Former Yahoo CEO Jerry Yang is said to be planning to take the firm private.
Yahoo co-founder and former chief executive Jerry Yang is talking to private equity firms about a deal to take the internet company private, according to US reports.
Such a deal would involve Yang and other Yahoo co-founder David Filo rolling over their stakes in the company of 3.63% and 5.9% respectively, according to sources cited by Reuters.
After removing Carol Bartz as CEO in September, Yahoo's board announced a strategic review. This could include selling the internet firm to one of several interested buyers.
Chinese e-commerce giant Alibaba, Microsoft Silver Lake Partners, Providence Equity Partners, Hellman & Friedman and Bain Capital have all expressed interest in Yahoo in recent weeks.
Talks have so far been informal, according to Reuters' various sources, but Yahoo's advisors are expected to send financial information this week to interested parties.
Analysts say Yang might want to take Yahoo private for several reasons, starting with the fact that Yahoo is punished by Wall Street for not being a growth company.
Yahoo's low stock price also prevents shares from being used as currency for acquisitions.
In one scenario, a buyer could sell off Yahoo's international assets to reimburse the capital outlay and focus on the company's remaining US operations.

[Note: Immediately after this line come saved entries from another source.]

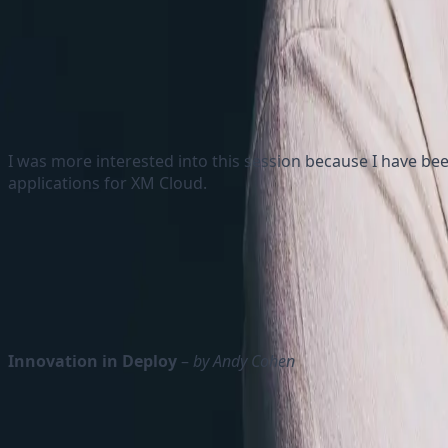
I was more interested into this session because I have bee
applications for XM Cloud.
He talked about Edge workers and how they can execut
Explanation about Vercel Edge Middleware and how it
He also explained how Sitecore and Vercel together 
Innovation in Deploy
–
by Andy Cohen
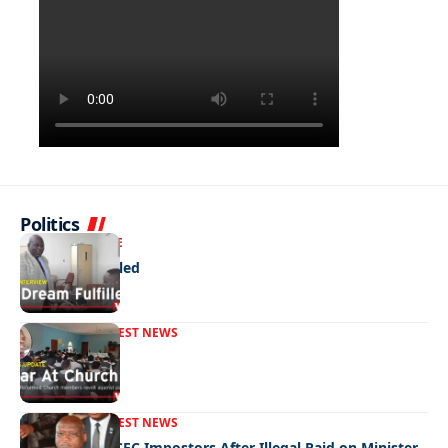
Politics
NEWS
EXCLUSIVE
A Dream Fulfilled
FRONT PAGE
LATEST NEWS
War In Church
FRONT PAGE
LATEST NEWS
Police Hunt DCEC Impostors After Illegal Raid on Minister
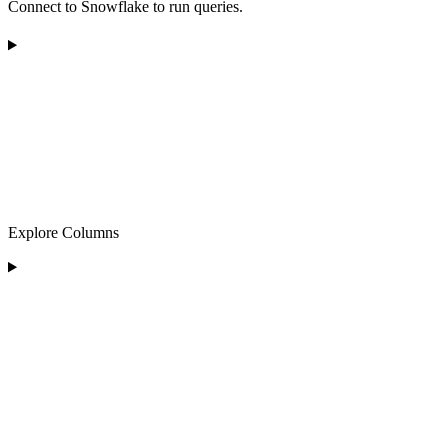
Connect to Snowflake to run queries.
Explore Columns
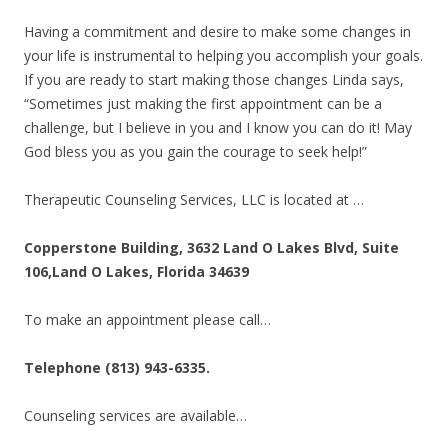
Having a commitment and desire to make some changes in
your life is instrumental to helping you accomplish your goals.
If you are ready to start making those changes Linda says,
“Sometimes just making the first appointment can be a
challenge, but I believe in you and I know you can do it! May
God bless you as you gain the courage to seek help!”
Therapeutic Counseling Services, LLC is located at …
Copperstone Building, 3632 Land O Lakes Blvd, Suite
106,Land O Lakes, Florida 34639
To make an appointment please call…
Telephone (813) 943-6335.
Counseling services are available…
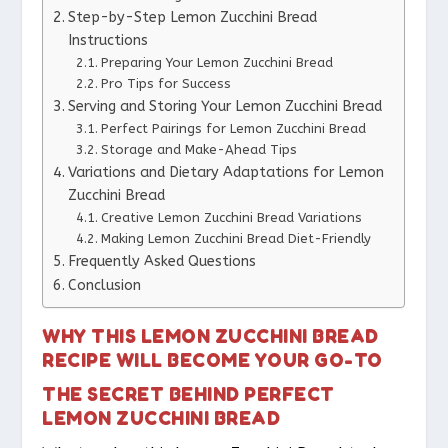
Step-by-Step Lemon Zucchini Bread
Instructions
Preparing Your Lemon Zucchini Bread
Pro Tips for Success
Serving and Storing Your Lemon Zucchini Bread
Perfect Pairings for Lemon Zucchini Bread
Storage and Make-Ahead Tips
Variations and Dietary Adaptations for Lemon
Zucchini Bread
Creative Lemon Zucchini Bread Variations
Making Lemon Zucchini Bread Diet-Friendly
Frequently Asked Questions
Conclusion
WHY THIS LEMON ZUCCHINI BREAD
RECIPE WILL BECOME YOUR GO-TO
THE SECRET BEHIND PERFECT
LEMON ZUCCHINI BREAD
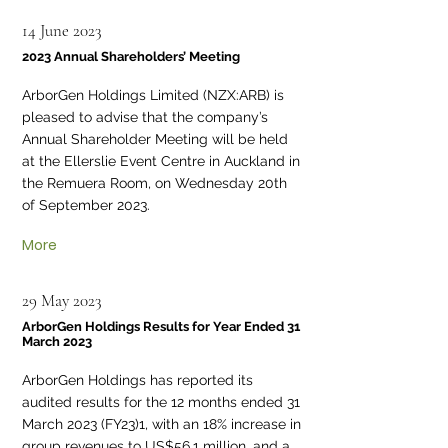
14 June 2023
2023 Annual Shareholders’ Meeting
ArborGen Holdings Limited (NZX:ARB) is
pleased to advise that the company’s
Annual Shareholder Meeting will be held
at the Ellerslie Event Centre in Auckland in
the Remuera Room, on Wednesday 20th
of September 2023.
More
29 May 2023
ArborGen Holdings Results for Year Ended 31
March 2023
ArborGen Holdings has reported its
audited results for the 12 months ended 31
March 2023 (FY23)1, with an 18% increase in
group revenues to US$56.1 million, and a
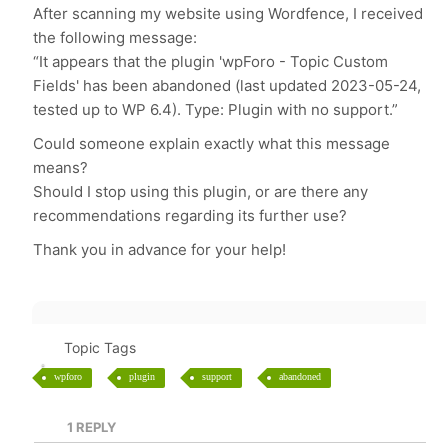
After scanning my website using Wordfence, I received
the following message:
“It appears that the plugin 'wpForo - Topic Custom
Fields' has been abandoned (last updated 2023-05-24,
tested up to WP 6.4). Type: Plugin with no support.”
Could someone explain exactly what this message
means?
Should I stop using this plugin, or are there any
recommendations regarding its further use?
Thank you in advance for your help!
Topic Tags
wpforo
plugin
support
abandoned
1
REPLY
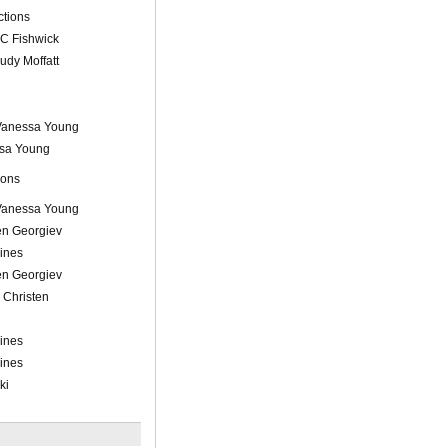
tions
 C Fishwick
rudy Moffatt
 Vanessa Young
sa Young
ions
 Vanessa Young
n Georgiev
Lines
n Georgiev
 Christen
Lines
Lines
ki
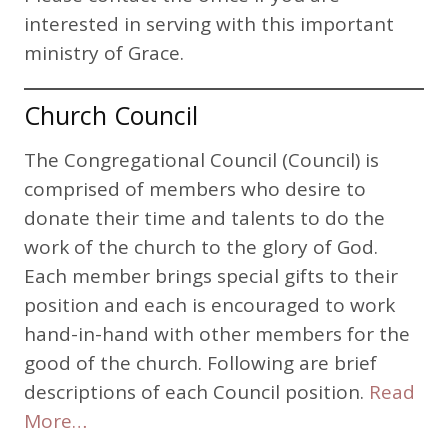
interested in serving with this important
ministry of Grace.
Church Council
The Congregational Council (Council) is
comprised of members who desire to
donate their time and talents to do the
work of the church to the glory of God.
Each member brings special gifts to their
position and each is encouraged to work
hand-in-hand with other members for the
good of the church. Following are brief
descriptions of each Council position.
Read
More…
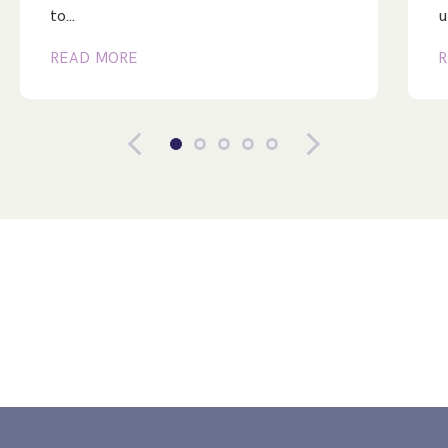
to…
u
READ MORE
R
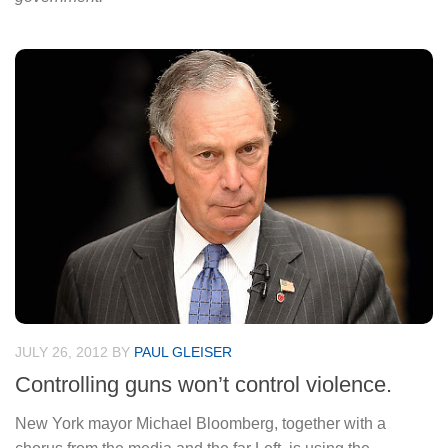
JULY 26, 2012
BY
PAUL GLEISER
Controlling guns won’t control violence.
New York mayor Michael Bloomberg, together with a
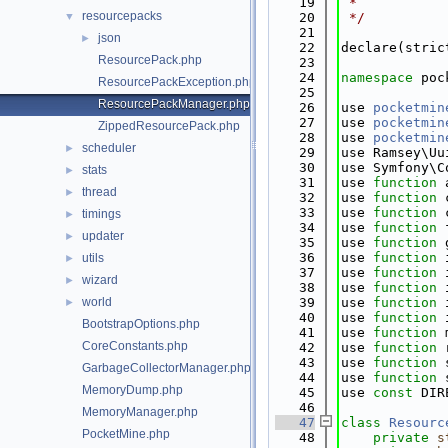
   19
 *
resourcepacks
▼
   20
 */
   21
json
►
   22
declare(stric
ResourcePack.php
   23
   24
namespace 
poc
ResourcePackException.php
   25
ResourcePackManager.php
   26
use 
pocketmin
   27
use 
pocketmin
ZippedResourcePack.php
   28
use 
pocketmin
scheduler
►
   29
use Ramsey\Uu
   30
use Symfony\C
stats
►
   31
use 
function
 
thread
►
   32
use 
function
 
   33
use 
function
 
timings
►
   34
use 
function
 
updater
►
   35
use 
function
 
   36
use 
function
 
utils
►
   37
use 
function
 
wizard
►
   38
use 
function
 
world
   39
use 
function
 
►
   40
use 
function
 
BootstrapOptions.php
   41
use 
function
 
CoreConstants.php
   42
use 
function
 
   43
use 
function
 
GarbageCollectorManager.php
   44
use 
function
 
MemoryDump.php
   45
use 
const
 DIR
   46
MemoryManager.php
   47
class 
Resourc
PocketMine.php
   48
private
s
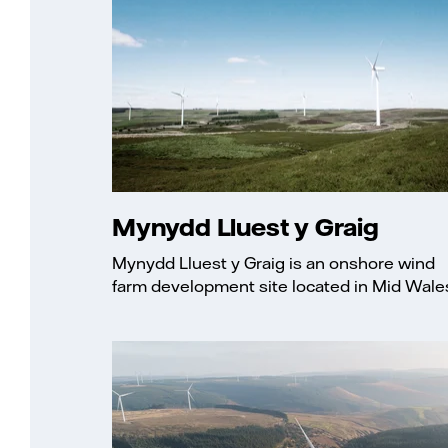
Mynydd Lluest y Graig
Mynydd Lluest y Graig is an onshore wind
farm development site located in Mid Wale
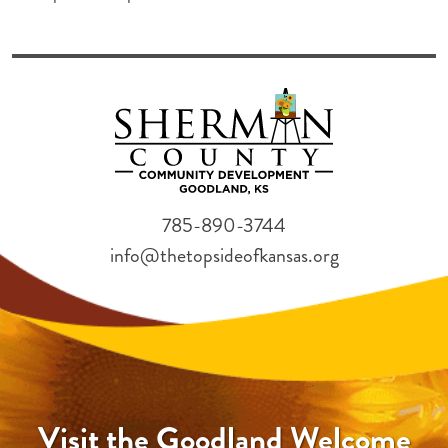
785-890-3744
info@thetopsideofkansas.org
Visit the Goodland Welcome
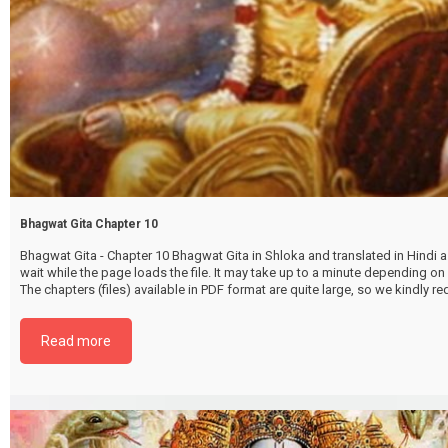
Bhagwat Gita Chapter 10
Bhagwat Gita - Chapter 10 Bhagwat Gita in Shloka and translated in Hindi as
wait while the page loads the file. It may take up to a minute depending on
The chapters (files) available in PDF format are quite large, so we kindly 
file by selecting the download below. {{ vc_btn:
title=Download+Chapter+10&color=pink&align=center&i_icon_fontaweso
Read more
download&add_icon=true&link=url%3Ahttp%253A%252F%252Fthakurbhi
content%252Fuploads%252F2024%252F02%252FBhagwat-Gita-Chapter-1
VibhooteeYog.pdf%7C%7Ctarget%3A%2520_blank%7C }}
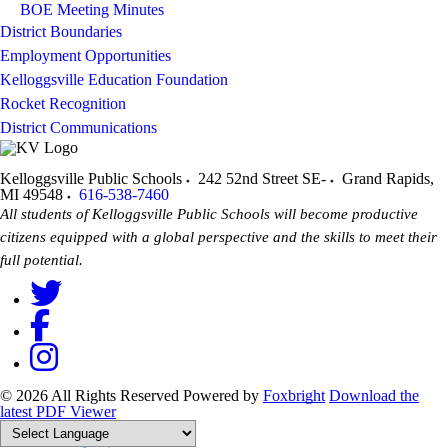
BOE Meeting Minutes
District Boundaries
Employment Opportunities
Kelloggsville Education Foundation
Rocket Recognition
District Communications
Kelloggsville Public Schools
242 52nd Street SE-
Grand Rapids
,
MI
49548
616-538-7460
All students of Kelloggsville Public Schools will become productive
citizens equipped with a global perspective and the skills to meet their
full potential.
© 2026 All Rights Reserved
Powered by
Foxbright
Download the
latest PDF Viewer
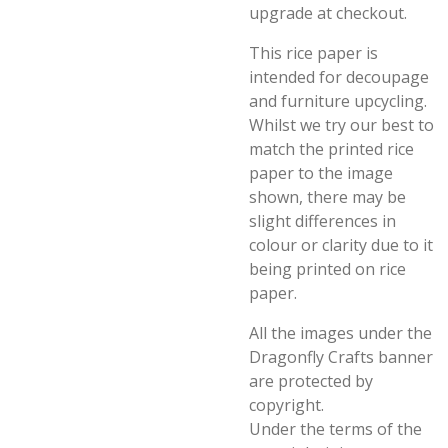
upgrade at checkout.
This rice paper is
intended for decoupage
and furniture upcycling.
Whilst we try our best to
match the printed rice
paper to the image
shown, there may be
slight differences in
colour or clarity due to it
being printed on rice
paper.
All the images under the
Dragonfly Crafts banner
are protected by
copyright.
Under the terms of the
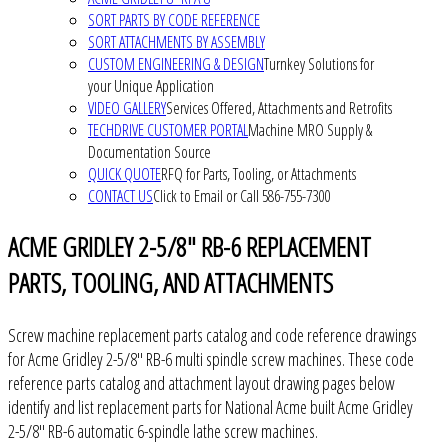
SORT PARTS BY CODE REFERENCE
SORT ATTACHMENTS BY ASSEMBLY
CUSTOM ENGINEERING & DESIGN
Turnkey Solutions for
your Unique Application
VIDEO GALLERY
Services Offered, Attachments and Retrofits
TECHDRIVE CUSTOMER PORTAL
Machine MRO Supply &
Documentation Source
QUICK QUOTE
RFQ for Parts, Tooling, or Attachments
CONTACT US
Click to Email or Call 586-755-7300
ACME GRIDLEY 2-5/8" RB-6 REPLACEMENT
PARTS, TOOLING, AND ATTACHMENTS
Screw machine replacement parts catalog and code reference drawings
for Acme Gridley 2-5/8" RB-6 multi spindle screw machines. These code
reference parts catalog and attachment layout drawing pages below
identify and list replacement parts for National Acme built Acme Gridley
2-5/8" RB-6 automatic 6-spindle lathe screw machines.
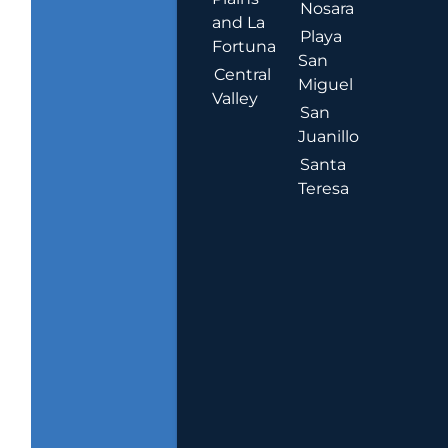
Nosara
and La
Playa
Fortuna
San
Central
Miguel
Valley
San
Juanillo
Santa
Teresa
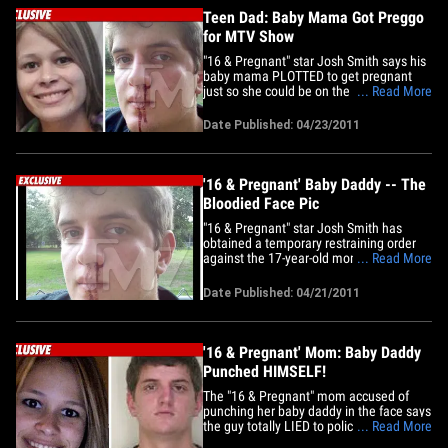
mama&hellip;
Teen Dad: Baby Mama Got Preggo
for MTV Show
"16 & Pregnant" star Josh Smith says his
baby mama PLOTTED to get pregnant
just so she could be on the MTV reality
... Read More
show ... this according to court
documents. Smith filed a request for a
Date Published: 04/23/2011
restraining order against Jennifer Del Rio
this week -- stemming from an incident in
which she allegedly&hellip;
'16 & Pregnant' Baby Daddy -- The
Bloodied Face Pic
"16 & Pregnant" star Josh Smith has
obtained a temporary restraining order
against the 17-year-old mom of his kids --
... Read More
after she allegedly socked him in the
face -- and we got a pic of the bloody
Date Published: 04/21/2011
damage. A judge signed the temporary
order on Tuesday morning -- requiring
Jennifer Del Rio to stay at&hellip;
'16 & Pregnant' Mom: Baby Daddy
Punched HIMSELF!
The "16 & Pregnant" mom accused of
punching her baby daddy in the face says
the guy totally LIED to police ... claiming
... Read More
Josh Smith punched HIMSELF in an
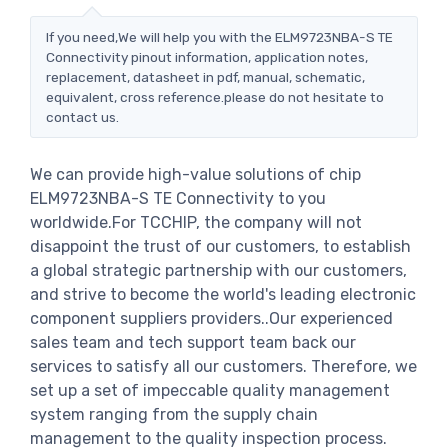
If you need,We will help you with the ELM9723NBA-S TE
Connectivity pinout information, application notes,
replacement, datasheet in pdf, manual, schematic,
equivalent, cross reference.please do not hesitate to
contact us.
We can provide high-value solutions of chip
ELM9723NBA-S TE Connectivity to you
worldwide.For TCCHIP, the company will not
disappoint the trust of our customers, to establish
a global strategic partnership with our customers,
and strive to become the world's leading electronic
component suppliers providers..Our experienced
sales team and tech support team back our
services to satisfy all our customers. Therefore, we
set up a set of impeccable quality management
system ranging from the supply chain
management to the quality inspection process.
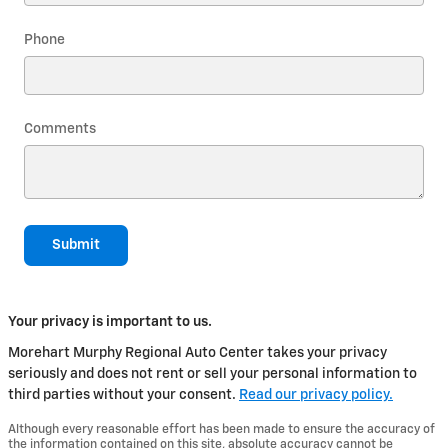
Phone
Comments
Submit
Your privacy is important to us.
Morehart Murphy Regional Auto Center takes your privacy
seriously and does not rent or sell your personal information to
third parties without your consent.
Read our privacy policy.
Although every reasonable effort has been made to ensure the accuracy of
the information contained on this site, absolute accuracy cannot be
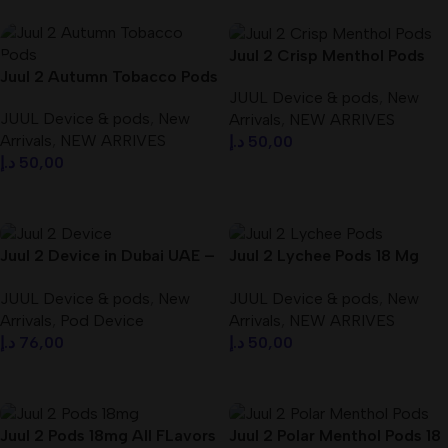
Juul 2 Crisp Menthol Pods
Juul 2 Autumn Tobacco Pods
Best In Dubai UAE
JUUL Device & pods
,
New
18 Mg Best In Dubai UAE
JUUL Device & pods
,
New
Arrivals
,
NEW ARRIVES
Arrivals
,
NEW ARRIVES
د.إ
50,00
د.إ
50,00
Add To Cart
Add To Cart
Juul 2 Device in Dubai UAE –
Juul 2 Lychee Pods 18 Mg
dubaivapehub.com
Best In Dubai UAE
JUUL Device & pods
,
New
JUUL Device & pods
,
New
Arrivals
,
Pod Device
Arrivals
,
NEW ARRIVES
د.إ
76,00
د.إ
50,00
Add To Cart
Add To Cart
Juul 2 Pods 18mg All FLavors
Juul 2 Polar Menthol Pods 18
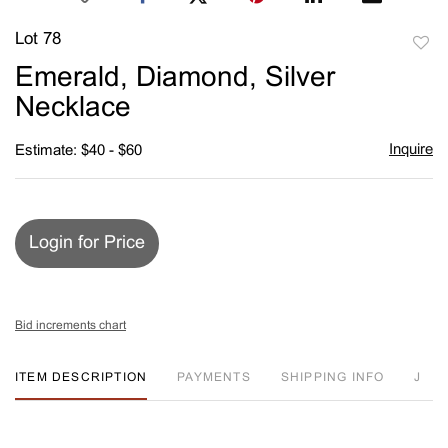
Lot 78
to
Emerald, Diamond, Silver
favori
Necklace
Inquire
Estimate: $40 - $60
Login for Price
Bid increments chart
ITEM DESCRIPTION
PAYMENTS
SHIPPING INFO
J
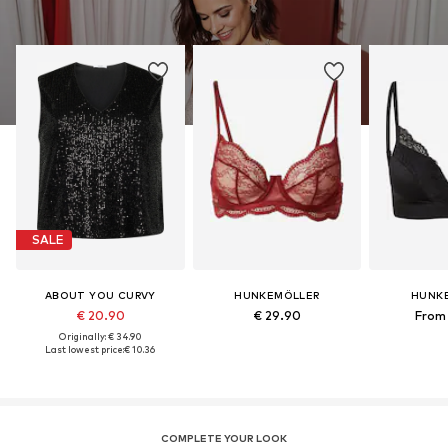
SALE
ABOUT YOU CURVY
HUNKEMÖLLER
HUNK
€ 20.90
€ 29.90
From 
Originally: € 34.90
Last lowest price:
€ 10.36
COMPLETE YOUR LOOK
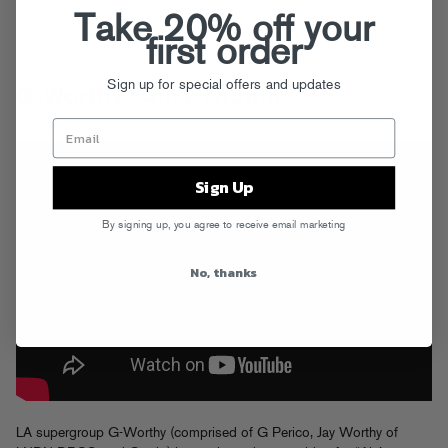
Posted in
Live
Take 20% off your
first order
Sign up for special offers and updates
G-Worthy “Ain’t Trippin”
th
Posted on Oct 4
, 2017
Sign Up
By signing up, you agree to receive email marketing
No, thanks
LA supergroup G-Worthy (comprised of G Perico, Jay Worthy of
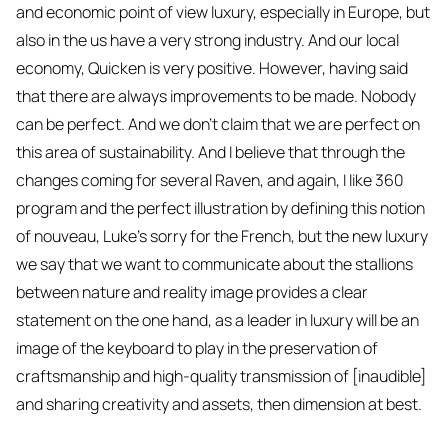
and economic point of view luxury, especially in Europe, but
also in the us have a very strong industry. And our local
economy, Quicken is very positive. However, having said
that there are always improvements to be made. Nobody
can be perfect. And we don't claim that we are perfect on
this area of sustainability. And I believe that through the
changes coming for several Raven, and again, I like 360
program and the perfect illustration by defining this notion
of nouveau, Luke's sorry for the French, but the new luxury
we say that we want to communicate about the stallions
between nature and reality image provides a clear
statement on the one hand, as a leader in luxury will be an
image of the keyboard to play in the preservation of
craftsmanship and high-quality transmission of [inaudible]
and sharing creativity and assets, then dimension at best.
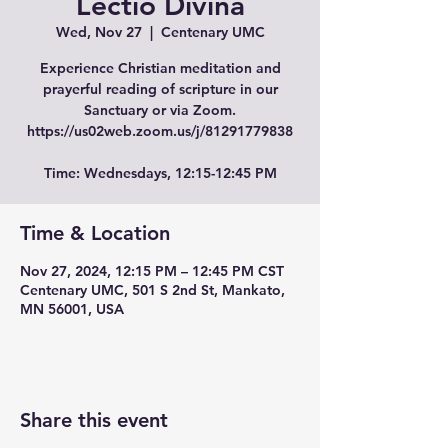
Lectio Divina
Wed, Nov 27
  |  
Centenary UMC
Experience Christian meditation and
prayerful reading of scripture in our
Sanctuary or via Zoom.
https://us02web.zoom.us/j/81291779838
Time: Wednesdays, 12:15-12:45 PM
Time & Location
Nov 27, 2024, 12:15 PM – 12:45 PM CST
Centenary UMC, 501 S 2nd St, Mankato,
MN 56001, USA
Share this event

Observers say Yang may hope his knowledge of Yahoo will be enough to convince a buyer to allow him to stay on and try to restore the company to its former glory without pressure from public investors.
Investors strongly criticised Yang three years ago when, as CEO, he rejected a Microsoft offer for the company of $33 a share. Since then Yahoo's share price has fallen dramatically, closing at $15.47 on Friday.